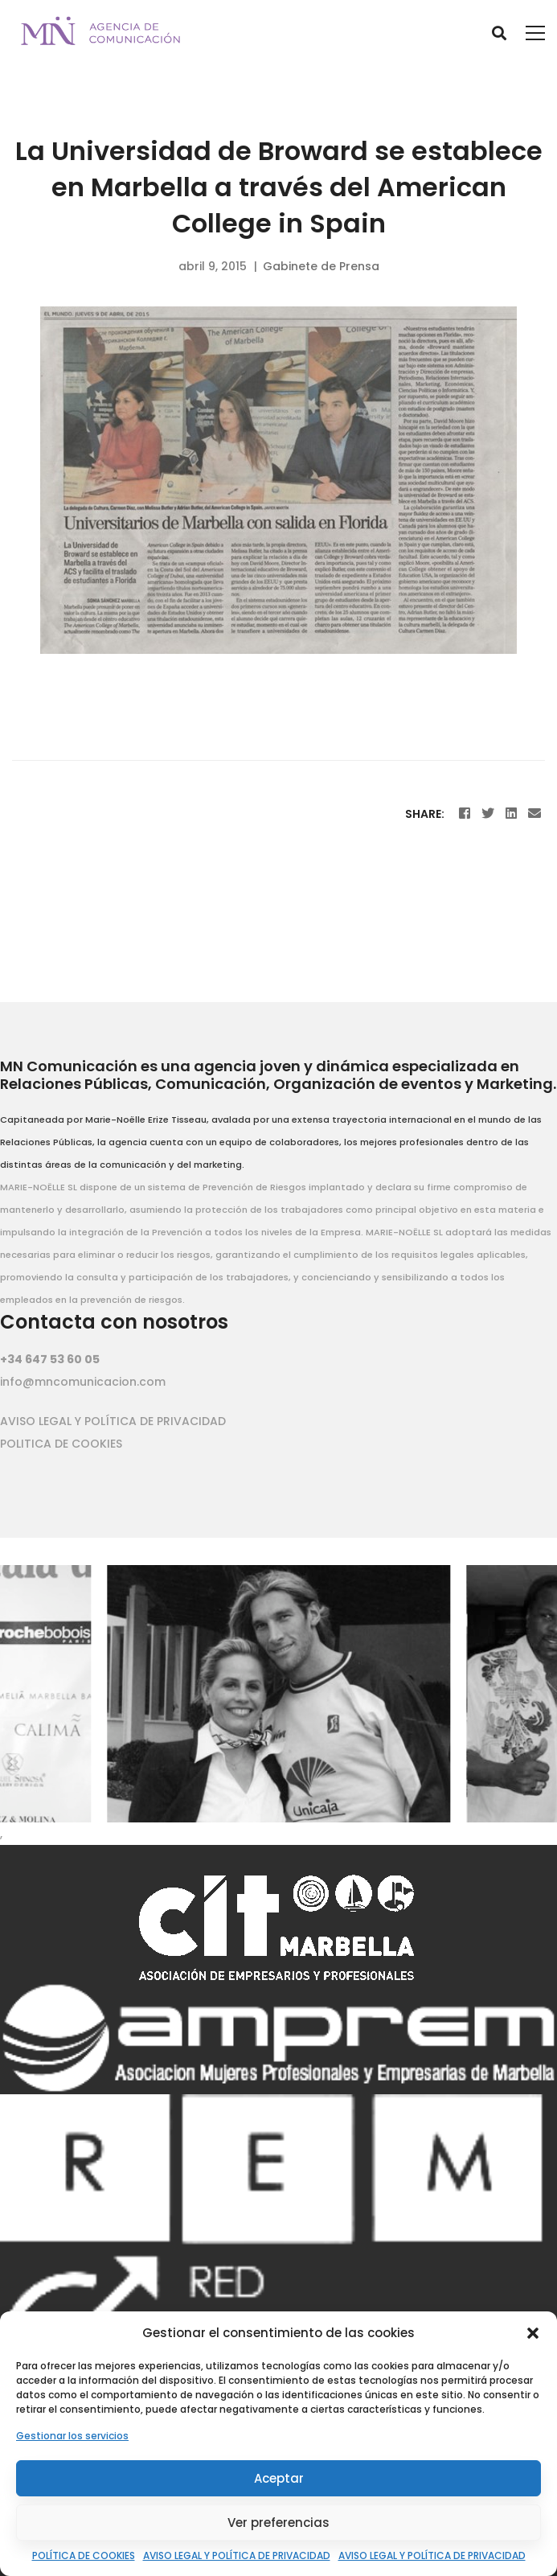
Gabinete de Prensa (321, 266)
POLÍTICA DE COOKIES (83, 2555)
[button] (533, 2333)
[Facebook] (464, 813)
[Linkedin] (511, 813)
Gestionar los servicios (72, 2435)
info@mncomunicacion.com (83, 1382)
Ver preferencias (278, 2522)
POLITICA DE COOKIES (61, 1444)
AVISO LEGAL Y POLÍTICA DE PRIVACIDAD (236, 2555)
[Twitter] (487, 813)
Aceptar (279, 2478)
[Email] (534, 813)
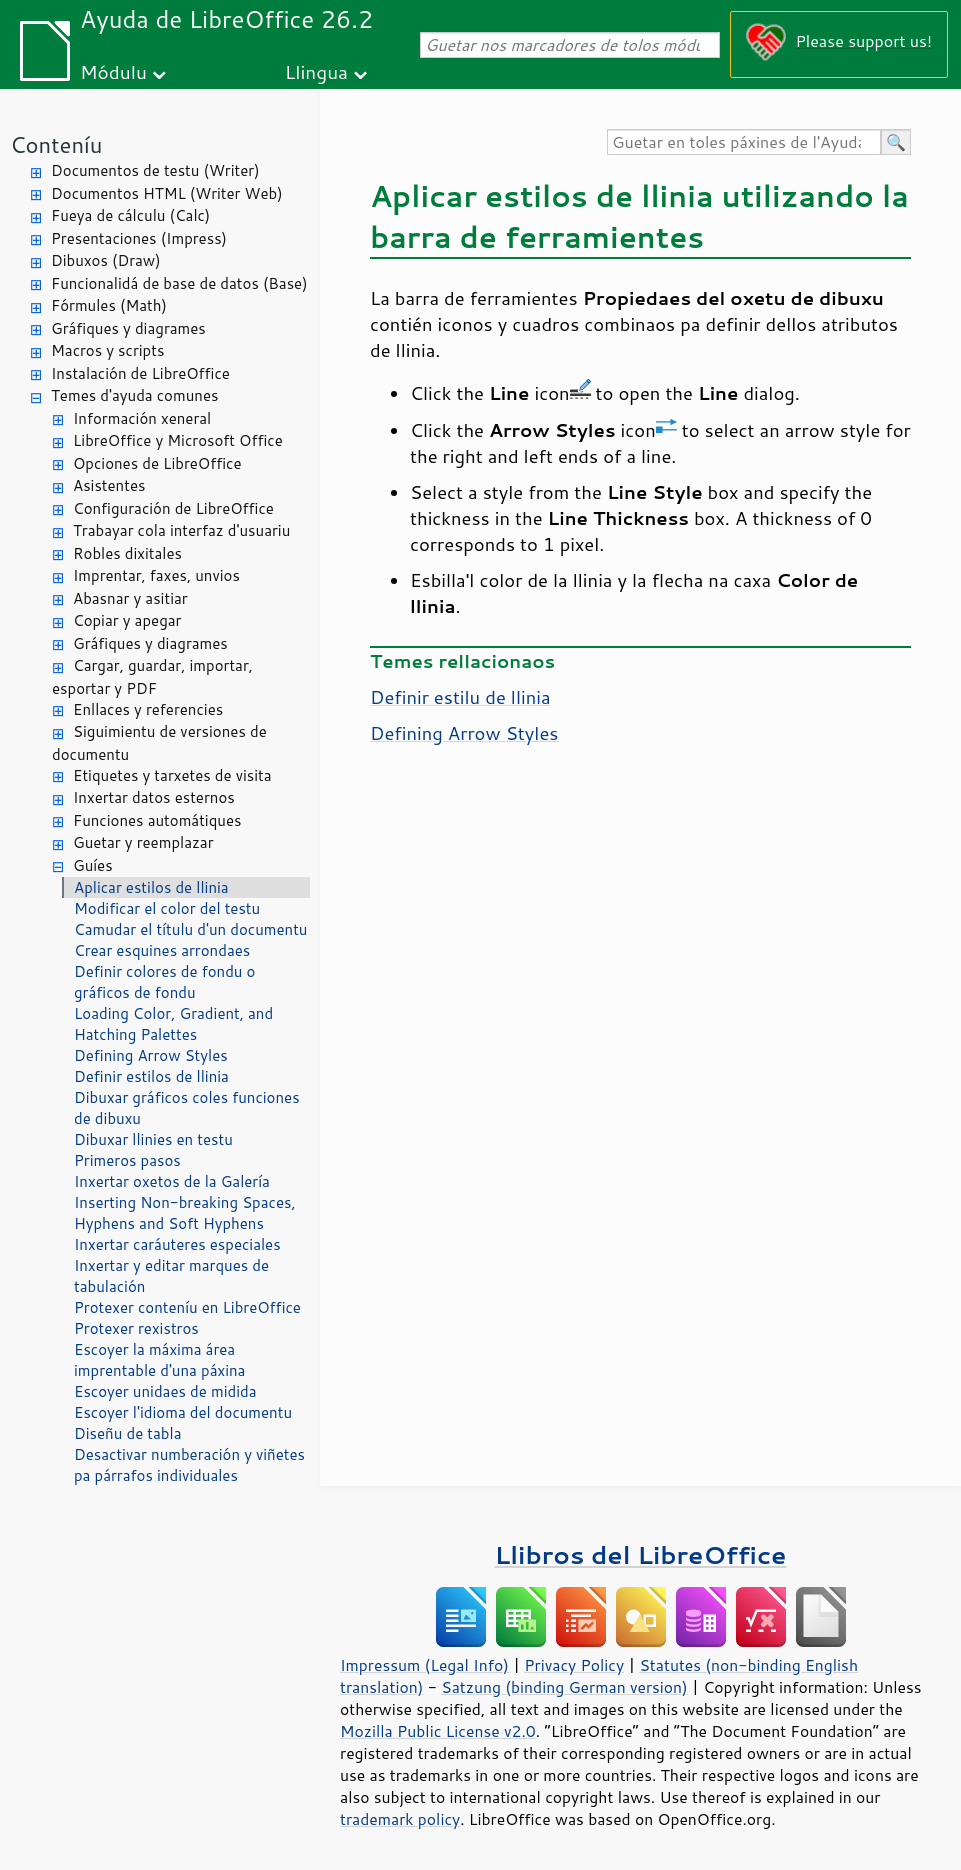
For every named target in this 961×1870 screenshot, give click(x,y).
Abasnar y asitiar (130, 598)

++++

Check each line above for the string "COOKIES" and return those that contain it.

RESULT OF THE EXERCISE:
POLÍTICA DE COOKIES (83, 2555)
POLITICA DE COOKIES (61, 1444)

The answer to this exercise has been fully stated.